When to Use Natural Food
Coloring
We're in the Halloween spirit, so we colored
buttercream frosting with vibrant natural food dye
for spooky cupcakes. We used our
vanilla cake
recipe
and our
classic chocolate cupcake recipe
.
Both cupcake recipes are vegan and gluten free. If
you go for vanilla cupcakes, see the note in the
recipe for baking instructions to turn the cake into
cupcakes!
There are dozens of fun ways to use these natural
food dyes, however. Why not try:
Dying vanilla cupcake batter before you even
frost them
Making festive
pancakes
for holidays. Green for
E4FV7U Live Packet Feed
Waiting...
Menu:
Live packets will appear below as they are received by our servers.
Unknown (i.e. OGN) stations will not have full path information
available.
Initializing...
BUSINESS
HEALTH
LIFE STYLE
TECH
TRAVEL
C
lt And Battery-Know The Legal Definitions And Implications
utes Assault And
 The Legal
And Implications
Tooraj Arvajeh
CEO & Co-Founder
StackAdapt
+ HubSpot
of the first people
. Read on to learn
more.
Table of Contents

--*--

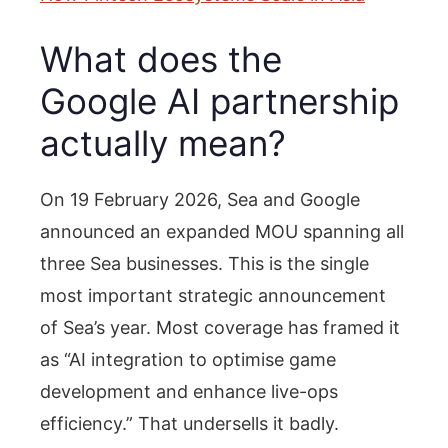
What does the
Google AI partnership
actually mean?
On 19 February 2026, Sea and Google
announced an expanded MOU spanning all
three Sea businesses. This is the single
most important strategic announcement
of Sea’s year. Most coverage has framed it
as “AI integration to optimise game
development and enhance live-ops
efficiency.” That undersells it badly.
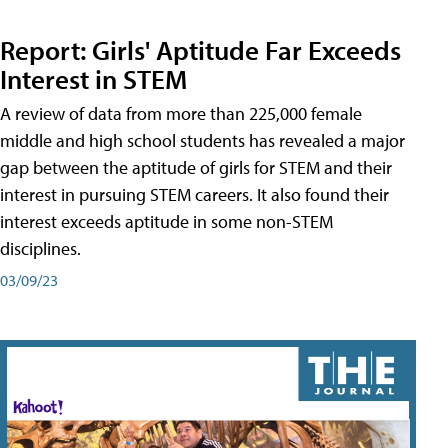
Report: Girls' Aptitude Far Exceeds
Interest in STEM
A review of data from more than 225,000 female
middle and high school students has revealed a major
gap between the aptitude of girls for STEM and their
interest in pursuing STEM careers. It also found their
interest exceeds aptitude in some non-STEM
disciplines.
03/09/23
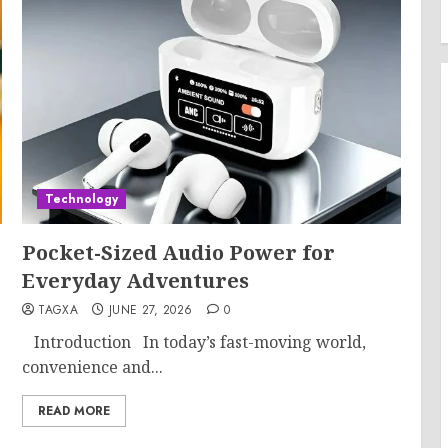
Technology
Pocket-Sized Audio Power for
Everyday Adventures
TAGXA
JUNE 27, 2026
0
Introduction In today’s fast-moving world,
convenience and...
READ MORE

--*--

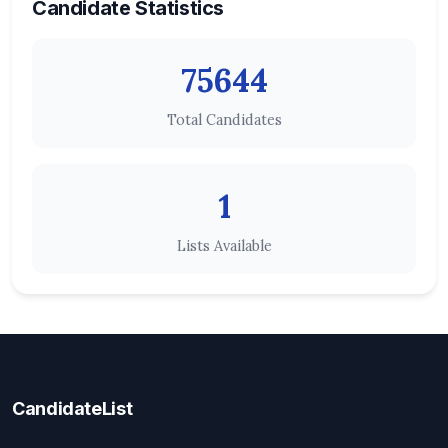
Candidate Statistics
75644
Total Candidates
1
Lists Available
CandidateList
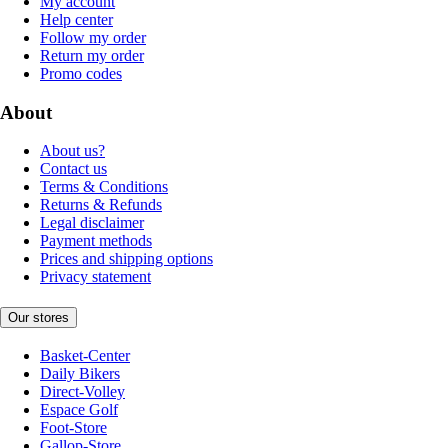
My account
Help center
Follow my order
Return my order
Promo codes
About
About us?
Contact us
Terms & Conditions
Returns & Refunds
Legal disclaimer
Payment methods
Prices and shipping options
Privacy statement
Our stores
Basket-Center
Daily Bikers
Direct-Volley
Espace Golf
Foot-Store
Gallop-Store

--*--

When the line with "Follow my order" is reached in the data above, begin copying, and stop after the line with "Gallop-Store"; copy each line exactly, both ends included.

Follow my order
Return my order
Promo codes
About
About us?
Contact us
Terms & Conditions
Returns & Refunds
Legal disclaimer
Payment methods
Prices and shipping options
Privacy statement
Our stores
Basket-Center
Daily Bikers
Direct-Volley
Espace Golf
Foot-Store
Gallop-Store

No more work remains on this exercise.